What is the NAVIC system?
Isro created the Navigation with Indian Constellation (NavIC), a constellation of seven satellites in orbit that collaborate with ground stations to provide regional navigation services. The network offers navigational services to tactical users, i.e. the armed forces, as well as regular users.
The system was created in response to the nation's rising need for better location, navigation, and timing in the civil aviation industry. The network includes India as well as a territory that extends up to 1500 km beyond the Indian border. It is used for transportation on land, in the air, and on the water, for location-based services, for personal mobility, for resource monitoring, for surveying and geodesy, for scientific research, for time distribution and synchronisation, and for the dissemination of life-saving alerts.
ISRO has stated in an India Today report that, "this series incorporates L1 band signals additionally to widen the services. For the first time, an indigenous atomic clock will be flown in NVS-01."
Only a handful of countries have this technology
Two solar panels that can produce up to 2.4 kW of electricity and a lithium-ion battery that will handle the payload and bus load during the eclipse power the satellite. The satellite uses a combined bi-propellant propulsion system, passive and active heat management, a three-axis body stabilised zero momentum system, and reaction wheels.

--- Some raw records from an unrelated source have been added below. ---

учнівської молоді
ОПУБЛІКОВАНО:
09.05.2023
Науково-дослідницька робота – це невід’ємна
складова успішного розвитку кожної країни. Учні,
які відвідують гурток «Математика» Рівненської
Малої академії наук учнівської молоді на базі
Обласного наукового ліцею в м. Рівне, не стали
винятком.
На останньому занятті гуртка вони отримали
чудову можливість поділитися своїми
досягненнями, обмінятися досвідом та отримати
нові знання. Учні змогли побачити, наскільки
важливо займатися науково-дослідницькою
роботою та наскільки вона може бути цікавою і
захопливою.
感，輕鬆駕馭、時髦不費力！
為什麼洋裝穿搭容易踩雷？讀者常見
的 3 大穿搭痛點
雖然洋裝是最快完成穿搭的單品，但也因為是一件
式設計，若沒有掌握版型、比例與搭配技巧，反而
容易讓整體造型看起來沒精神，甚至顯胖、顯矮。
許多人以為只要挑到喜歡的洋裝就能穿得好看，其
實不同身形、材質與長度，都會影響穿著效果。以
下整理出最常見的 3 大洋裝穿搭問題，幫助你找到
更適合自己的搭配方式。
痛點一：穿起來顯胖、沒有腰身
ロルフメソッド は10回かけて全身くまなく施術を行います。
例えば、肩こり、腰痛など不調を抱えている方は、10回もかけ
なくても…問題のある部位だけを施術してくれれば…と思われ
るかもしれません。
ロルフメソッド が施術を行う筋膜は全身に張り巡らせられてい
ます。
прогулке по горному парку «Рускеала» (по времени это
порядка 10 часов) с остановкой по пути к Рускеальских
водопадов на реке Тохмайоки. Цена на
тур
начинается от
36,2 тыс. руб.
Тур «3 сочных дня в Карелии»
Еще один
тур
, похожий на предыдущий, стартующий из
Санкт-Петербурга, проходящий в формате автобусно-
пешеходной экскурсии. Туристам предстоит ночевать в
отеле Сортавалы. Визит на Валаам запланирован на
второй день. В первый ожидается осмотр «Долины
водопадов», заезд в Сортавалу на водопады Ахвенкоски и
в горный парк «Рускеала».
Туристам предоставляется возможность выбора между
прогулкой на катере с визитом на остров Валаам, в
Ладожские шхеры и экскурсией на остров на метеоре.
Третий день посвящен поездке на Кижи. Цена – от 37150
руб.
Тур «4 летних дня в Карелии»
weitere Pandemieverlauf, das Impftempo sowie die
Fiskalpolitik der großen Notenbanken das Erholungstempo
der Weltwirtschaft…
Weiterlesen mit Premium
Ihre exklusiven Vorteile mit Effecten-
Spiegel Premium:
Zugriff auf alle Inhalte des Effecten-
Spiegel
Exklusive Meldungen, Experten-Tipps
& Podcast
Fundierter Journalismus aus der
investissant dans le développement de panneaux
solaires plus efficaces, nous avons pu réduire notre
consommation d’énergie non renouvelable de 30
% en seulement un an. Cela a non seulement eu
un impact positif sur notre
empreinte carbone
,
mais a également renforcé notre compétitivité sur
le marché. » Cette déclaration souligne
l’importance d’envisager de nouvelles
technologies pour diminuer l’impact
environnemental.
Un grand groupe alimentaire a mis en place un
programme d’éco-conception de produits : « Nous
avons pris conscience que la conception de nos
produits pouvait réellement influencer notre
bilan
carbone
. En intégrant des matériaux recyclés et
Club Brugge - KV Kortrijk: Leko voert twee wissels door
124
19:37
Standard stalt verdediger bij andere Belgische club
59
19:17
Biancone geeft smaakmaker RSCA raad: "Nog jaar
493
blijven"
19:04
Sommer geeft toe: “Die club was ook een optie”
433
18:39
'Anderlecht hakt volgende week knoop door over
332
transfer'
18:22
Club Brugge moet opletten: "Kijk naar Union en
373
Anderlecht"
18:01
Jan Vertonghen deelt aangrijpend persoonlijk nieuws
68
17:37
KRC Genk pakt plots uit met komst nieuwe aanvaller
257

The mission, which is anticipated to last 12 years, is being launched with a Rubidium atomic clock that was produced domestically by the Space Applications Centre in Ahmedabad. The space agency also added that, "It is an important technology that only a handful of countries posses."
The launch of Chandrayaan-3, one of the year's largest missions, is now being prepared by ISRO. Although the Moon Mission is anticipated to launch in the second week of July, the Indian space agency has not yet made a launch date announcement.